それから父さんは私の姿を見て、微かに頬を緩めた。
「寒いよ、父さん」
私が言うと、父さんは私を膝に座らせて、後ろからギュッと抱きしめてくれる。
テレビでは、この異常な寒さの原因らしい報道が繰り返し伝えられていた。
『シベリア西部に隕石落下か』
そんな見出しのすぐ下で、レポーターが気象地図を指し示し、何かが広がっていく様を説明している。
「なにかあったの?」
「うん。ロシアに隕石が落ちたらしい。それに吹き上げられた粉塵がジェット気流に乗って、北半球に広がっているんだ」
父さんはそう説明をしてくれる。
気象のことは、つい最近学校でならったばかりだったので、その言葉の意味は朧げながら理解できた。きっと、それで太陽の光が遮られてしまっているんだ。だから、こんなに寒いんだね…
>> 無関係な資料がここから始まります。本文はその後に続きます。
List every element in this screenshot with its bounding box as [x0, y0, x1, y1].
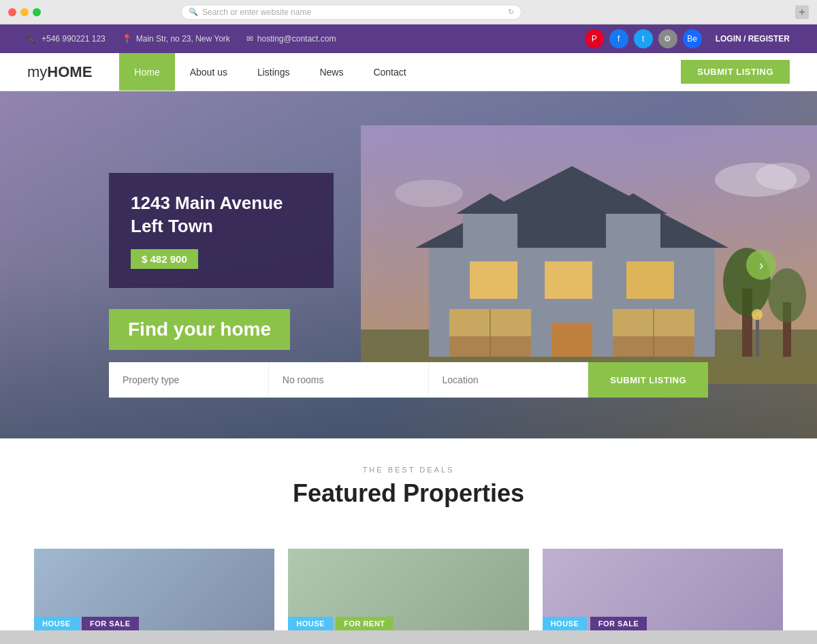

私は、そんなことを思いながら毛布の中でギュッと自分の体を抱きしめる。そういえば、科学のクラスでは恐竜が滅びたのは隕石の落下で気候変動が起きたからだ、という話も聞いた。もしかして…私達にとって良くないことが起こっているの…?
「ねえ父さん。危険なの?」
すると、父さんは肩をすくめて言った。
「南半球には影響が出ない見込みだ。この辺りも、数ヶ月はこんな気候かもしれないが、一年は続かないだろう」
「知り合いの気象学者は二ヶ月程度じゃないか、って言ってたから心配はいらないわ」
私はその言葉にほっと胸をなでおろす。父さんも母さんも科学者だ。だから、父さんがそう言うからには、きっと大丈夫なんだろう。
それなのに、今度は母さんもそばに来てくれて、そんな母さんを父さんが私ごとギュッと抱きしめる。
「ボイラーの元栓を開けてこよう。こう寒いと、なんでもないことでも恐ろしく感じてしまうからな」
父さんのそんな優しい声だって、私は今も忘れてはいない。